Juana ajoute qu’elle ne se bat pas seulement pour Carlos Manuel mais également pour toutes les personnes migrantes qui ont disparu alors qu’elles cherchaient une vie meilleure.
Témoignage collectif de résilience
Les histoires d’Arlet, de Feliciana et de Juana sont un témoignage de la force et de la résilience de ces personnes face à l’absence d’un être cher.
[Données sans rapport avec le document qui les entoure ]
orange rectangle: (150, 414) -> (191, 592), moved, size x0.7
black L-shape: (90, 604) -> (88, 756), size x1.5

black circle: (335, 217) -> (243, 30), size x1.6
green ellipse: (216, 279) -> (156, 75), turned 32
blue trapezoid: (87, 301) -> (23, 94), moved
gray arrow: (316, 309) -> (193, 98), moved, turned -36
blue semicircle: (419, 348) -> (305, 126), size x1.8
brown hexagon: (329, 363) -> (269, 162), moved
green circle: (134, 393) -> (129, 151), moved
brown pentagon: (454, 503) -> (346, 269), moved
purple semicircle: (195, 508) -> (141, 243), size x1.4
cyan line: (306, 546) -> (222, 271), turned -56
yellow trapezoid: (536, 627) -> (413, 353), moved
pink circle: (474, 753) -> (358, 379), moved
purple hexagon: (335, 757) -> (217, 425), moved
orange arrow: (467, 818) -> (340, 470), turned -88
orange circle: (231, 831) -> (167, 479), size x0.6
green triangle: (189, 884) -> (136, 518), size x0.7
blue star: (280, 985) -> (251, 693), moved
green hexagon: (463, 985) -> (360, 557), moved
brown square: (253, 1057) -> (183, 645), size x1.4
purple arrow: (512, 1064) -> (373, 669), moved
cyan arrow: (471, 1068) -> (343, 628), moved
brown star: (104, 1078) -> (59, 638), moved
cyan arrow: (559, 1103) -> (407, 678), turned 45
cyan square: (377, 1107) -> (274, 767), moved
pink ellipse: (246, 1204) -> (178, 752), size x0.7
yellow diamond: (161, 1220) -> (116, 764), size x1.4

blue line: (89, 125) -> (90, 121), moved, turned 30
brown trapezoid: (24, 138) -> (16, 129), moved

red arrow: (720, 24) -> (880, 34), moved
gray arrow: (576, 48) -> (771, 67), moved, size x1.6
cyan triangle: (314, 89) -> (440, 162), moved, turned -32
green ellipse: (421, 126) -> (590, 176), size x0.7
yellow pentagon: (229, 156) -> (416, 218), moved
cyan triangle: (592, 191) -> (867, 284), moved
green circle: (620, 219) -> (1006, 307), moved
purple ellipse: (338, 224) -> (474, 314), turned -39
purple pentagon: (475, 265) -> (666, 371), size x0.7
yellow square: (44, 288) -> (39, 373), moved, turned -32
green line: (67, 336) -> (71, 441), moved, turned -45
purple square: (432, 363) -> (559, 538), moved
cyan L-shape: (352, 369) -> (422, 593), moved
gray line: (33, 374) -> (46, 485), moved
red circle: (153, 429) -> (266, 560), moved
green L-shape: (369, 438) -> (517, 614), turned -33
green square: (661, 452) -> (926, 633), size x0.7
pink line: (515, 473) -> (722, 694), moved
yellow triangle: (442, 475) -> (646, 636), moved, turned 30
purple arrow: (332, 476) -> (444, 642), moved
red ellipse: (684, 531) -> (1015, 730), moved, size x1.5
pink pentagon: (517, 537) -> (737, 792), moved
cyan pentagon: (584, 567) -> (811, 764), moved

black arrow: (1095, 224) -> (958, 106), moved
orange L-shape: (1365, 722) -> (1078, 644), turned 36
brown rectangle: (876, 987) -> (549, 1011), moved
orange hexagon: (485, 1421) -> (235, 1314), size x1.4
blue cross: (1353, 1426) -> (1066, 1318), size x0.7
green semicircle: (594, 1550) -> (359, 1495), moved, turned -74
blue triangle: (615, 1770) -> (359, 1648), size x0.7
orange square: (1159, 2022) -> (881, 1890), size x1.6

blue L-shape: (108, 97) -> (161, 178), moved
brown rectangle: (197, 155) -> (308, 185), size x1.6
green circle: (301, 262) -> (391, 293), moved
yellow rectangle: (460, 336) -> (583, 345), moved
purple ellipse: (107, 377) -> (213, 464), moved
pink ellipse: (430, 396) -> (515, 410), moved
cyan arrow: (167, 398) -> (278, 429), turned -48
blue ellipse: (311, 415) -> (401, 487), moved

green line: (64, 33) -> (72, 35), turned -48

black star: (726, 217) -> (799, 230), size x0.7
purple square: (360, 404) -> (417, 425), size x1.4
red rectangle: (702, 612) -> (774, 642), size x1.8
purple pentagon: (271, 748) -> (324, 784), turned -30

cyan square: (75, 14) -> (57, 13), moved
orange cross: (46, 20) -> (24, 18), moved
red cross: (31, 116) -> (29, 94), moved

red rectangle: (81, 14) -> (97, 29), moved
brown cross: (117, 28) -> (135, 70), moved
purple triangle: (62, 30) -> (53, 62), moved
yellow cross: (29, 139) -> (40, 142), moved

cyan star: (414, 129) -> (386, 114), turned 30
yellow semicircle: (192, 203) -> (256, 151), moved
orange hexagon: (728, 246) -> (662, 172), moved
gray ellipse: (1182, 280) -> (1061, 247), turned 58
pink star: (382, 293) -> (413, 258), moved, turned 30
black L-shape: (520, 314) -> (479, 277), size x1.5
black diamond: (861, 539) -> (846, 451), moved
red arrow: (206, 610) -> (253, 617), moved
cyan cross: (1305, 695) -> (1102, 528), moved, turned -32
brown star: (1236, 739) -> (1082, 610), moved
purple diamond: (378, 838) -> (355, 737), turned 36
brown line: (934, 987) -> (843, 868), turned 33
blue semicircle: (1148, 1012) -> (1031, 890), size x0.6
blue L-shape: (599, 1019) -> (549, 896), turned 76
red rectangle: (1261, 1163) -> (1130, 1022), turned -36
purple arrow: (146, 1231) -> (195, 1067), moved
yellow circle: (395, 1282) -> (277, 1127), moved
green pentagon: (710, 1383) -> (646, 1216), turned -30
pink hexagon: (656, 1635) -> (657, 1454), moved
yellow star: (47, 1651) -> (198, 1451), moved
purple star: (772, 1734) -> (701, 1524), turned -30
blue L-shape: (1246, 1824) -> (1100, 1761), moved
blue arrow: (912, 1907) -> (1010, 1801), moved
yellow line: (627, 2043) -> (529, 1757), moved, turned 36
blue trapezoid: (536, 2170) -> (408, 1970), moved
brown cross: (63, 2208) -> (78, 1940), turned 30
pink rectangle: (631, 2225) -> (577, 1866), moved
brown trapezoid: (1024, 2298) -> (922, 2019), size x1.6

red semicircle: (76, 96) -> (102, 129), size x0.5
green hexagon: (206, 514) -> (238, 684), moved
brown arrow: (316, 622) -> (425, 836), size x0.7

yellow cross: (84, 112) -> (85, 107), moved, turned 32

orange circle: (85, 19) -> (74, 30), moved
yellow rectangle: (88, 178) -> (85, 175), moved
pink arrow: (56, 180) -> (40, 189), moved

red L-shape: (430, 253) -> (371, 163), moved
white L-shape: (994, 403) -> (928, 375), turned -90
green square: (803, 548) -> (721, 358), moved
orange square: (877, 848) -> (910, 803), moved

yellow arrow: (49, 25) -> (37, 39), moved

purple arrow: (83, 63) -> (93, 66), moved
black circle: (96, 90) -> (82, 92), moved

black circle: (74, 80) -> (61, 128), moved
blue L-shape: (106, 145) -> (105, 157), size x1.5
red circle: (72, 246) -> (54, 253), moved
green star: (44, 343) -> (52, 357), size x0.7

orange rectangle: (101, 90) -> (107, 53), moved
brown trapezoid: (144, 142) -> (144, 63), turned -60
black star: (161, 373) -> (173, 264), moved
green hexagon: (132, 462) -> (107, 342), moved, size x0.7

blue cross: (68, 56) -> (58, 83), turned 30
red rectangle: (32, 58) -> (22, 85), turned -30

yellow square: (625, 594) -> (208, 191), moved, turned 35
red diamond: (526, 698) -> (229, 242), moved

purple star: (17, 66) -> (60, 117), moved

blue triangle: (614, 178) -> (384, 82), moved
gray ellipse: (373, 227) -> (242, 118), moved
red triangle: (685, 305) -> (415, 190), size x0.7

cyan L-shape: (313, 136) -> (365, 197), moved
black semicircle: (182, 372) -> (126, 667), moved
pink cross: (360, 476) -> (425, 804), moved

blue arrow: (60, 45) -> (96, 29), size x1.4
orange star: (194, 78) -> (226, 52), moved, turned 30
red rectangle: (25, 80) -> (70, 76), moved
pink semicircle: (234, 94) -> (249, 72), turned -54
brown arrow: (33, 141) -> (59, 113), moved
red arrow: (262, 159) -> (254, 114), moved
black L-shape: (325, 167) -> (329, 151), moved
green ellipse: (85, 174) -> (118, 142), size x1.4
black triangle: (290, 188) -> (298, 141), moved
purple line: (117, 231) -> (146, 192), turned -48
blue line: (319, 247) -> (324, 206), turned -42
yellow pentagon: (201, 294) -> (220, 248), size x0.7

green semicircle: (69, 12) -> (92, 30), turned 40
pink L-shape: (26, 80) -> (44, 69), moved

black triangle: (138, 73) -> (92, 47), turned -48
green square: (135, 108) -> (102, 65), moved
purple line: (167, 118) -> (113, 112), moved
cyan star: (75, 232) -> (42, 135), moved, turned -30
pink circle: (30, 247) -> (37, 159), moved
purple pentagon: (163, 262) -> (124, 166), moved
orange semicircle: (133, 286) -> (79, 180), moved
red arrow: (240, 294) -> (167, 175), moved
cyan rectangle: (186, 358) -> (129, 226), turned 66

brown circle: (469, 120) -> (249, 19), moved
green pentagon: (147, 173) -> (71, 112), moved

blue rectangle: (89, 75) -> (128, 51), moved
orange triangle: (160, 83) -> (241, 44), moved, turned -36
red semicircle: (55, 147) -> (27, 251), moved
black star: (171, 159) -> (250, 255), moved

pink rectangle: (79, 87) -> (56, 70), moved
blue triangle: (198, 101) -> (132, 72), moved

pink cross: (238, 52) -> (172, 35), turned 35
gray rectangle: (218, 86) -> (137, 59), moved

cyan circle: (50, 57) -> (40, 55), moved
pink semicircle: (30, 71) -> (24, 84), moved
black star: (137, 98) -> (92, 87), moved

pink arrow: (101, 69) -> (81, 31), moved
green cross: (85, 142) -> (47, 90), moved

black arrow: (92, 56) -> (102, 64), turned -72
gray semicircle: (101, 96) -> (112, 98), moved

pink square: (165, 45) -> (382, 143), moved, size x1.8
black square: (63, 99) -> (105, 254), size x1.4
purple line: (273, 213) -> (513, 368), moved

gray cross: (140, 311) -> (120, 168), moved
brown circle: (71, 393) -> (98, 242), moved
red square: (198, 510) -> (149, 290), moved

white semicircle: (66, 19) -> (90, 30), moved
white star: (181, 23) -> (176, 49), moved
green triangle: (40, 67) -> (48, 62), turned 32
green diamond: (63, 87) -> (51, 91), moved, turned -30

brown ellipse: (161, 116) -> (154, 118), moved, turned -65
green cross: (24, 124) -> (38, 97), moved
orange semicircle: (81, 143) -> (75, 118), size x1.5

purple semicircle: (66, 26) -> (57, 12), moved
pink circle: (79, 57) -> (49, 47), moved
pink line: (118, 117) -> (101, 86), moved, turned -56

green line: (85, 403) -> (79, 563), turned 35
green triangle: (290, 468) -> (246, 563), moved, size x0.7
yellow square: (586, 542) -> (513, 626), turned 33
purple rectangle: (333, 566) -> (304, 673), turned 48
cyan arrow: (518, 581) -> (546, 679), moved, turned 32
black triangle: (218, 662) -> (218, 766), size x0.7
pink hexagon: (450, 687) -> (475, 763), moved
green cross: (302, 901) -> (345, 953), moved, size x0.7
Leurs voix, qui se mélangent aux couleurs et aux mouvements des cerfs-volants, sont là pour rappeler que la mémoire et la vérité sont essentielles pour guérir les blessures. À travers la mémoire collective, les familles non seulement rendent hommage à ceux qui ne sont plus là mais donnent également espoir aux générations futures et se soutiennent mutuellement pour appuyer leurs démarches. Car, comme disent souvent ceux qui cherchent leurs proches : l’amour est le moteur de nos recherches, et nous ne nous arrêterons que lorsque nous aurons obtenu des réponses.
Le CICR est une organisation neutre, impartiale et indépendante. Elle travaille au Mexique et en Amérique centrale pour appuyer les recherches des personnes disparues, accompagner les familles et apporter l’aide technique nécessaire aux autorités qui participent au processus de recherche.